It’s been known for many years now that any devices that use the Bluetooth LE protocol for authentication are a hack waiting to happen.

In spite of this, hardware vendors have continued to churn out Bluetooth LE devices because of the immense power consumption benefits they provide over using the original power-hungry Bluetooth protocol. After all, LE in Bluetooth LE stands for Low Energy.

Nonetheless, there are various security protections that manufacturers can include with their Bluetooth LE devices in order to prevent easy exploitation.

The latest vendor who learned this lesson is Vaultek, a company which sells one of the most popular gun safes on Amazon, the VT20i.

The company had to recently issue firmware updates for its product after security researchers from Two Six Labs found three huge security flaws in the design of their top-seller.

Attackers can guess the PIN’s safe in unlimited tries

The Vaultek VT20i works by allowing users to set up an access PIN from the PIN pad.
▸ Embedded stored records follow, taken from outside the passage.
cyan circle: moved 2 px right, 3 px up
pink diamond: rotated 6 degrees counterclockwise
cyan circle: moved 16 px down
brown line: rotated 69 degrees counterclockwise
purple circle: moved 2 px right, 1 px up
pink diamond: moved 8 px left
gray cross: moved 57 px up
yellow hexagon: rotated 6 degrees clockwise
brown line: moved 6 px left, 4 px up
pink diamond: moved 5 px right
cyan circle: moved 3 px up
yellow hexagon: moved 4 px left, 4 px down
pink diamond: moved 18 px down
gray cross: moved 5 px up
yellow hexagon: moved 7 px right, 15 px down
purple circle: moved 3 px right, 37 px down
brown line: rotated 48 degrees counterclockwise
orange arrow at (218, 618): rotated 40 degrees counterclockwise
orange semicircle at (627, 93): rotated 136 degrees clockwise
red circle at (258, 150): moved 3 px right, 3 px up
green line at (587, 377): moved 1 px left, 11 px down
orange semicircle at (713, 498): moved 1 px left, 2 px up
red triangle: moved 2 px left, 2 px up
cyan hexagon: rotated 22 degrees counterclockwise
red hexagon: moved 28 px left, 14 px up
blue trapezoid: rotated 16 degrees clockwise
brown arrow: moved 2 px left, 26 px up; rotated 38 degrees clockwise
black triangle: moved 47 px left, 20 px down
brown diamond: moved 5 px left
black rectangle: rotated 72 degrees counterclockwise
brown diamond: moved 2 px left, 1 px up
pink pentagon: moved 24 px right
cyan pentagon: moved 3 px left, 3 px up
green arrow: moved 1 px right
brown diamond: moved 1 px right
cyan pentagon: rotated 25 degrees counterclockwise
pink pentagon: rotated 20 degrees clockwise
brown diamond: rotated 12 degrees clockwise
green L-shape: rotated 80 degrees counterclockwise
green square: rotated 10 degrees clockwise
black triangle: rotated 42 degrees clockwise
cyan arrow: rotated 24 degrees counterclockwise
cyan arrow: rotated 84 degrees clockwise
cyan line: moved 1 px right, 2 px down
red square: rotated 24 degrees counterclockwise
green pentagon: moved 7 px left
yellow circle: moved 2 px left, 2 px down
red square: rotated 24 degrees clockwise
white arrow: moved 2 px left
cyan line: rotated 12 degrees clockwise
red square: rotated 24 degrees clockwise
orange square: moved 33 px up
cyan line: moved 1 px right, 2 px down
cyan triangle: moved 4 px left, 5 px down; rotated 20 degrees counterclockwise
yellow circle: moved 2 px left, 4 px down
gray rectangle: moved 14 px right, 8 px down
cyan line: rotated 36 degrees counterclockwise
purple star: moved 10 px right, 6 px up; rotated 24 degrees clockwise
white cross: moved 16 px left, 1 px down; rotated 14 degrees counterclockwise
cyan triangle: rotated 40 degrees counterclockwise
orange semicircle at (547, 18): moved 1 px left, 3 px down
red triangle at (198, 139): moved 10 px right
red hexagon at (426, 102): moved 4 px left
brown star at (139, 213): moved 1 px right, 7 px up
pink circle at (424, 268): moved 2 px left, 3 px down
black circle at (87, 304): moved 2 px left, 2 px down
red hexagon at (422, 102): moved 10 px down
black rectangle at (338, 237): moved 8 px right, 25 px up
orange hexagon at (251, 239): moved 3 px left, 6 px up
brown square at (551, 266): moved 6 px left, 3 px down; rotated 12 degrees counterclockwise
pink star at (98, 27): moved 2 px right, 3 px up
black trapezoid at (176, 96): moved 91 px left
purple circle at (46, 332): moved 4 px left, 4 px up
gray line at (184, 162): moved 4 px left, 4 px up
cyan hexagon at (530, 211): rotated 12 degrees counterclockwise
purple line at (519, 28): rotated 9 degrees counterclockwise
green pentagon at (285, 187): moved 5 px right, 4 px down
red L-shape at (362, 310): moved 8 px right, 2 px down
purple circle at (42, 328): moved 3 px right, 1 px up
There is also an Android app that allows the safe owner to unlock the safe via the Bluetooth LE protocol.

Before unlocking the safe, an app must pair with the safe. The pairing code is the same as the safe’s unlock code. According to researchers, the Android app allows for an unlimited number of pairing attempts.

This means that an attacker can brute-force the pairing process and determine a safe’s PIN code. The attacker can the use this PIN code to unlock a VT20i safe via an app installed on his phone, or just type it on the safe’s PIN pad if he has physical access.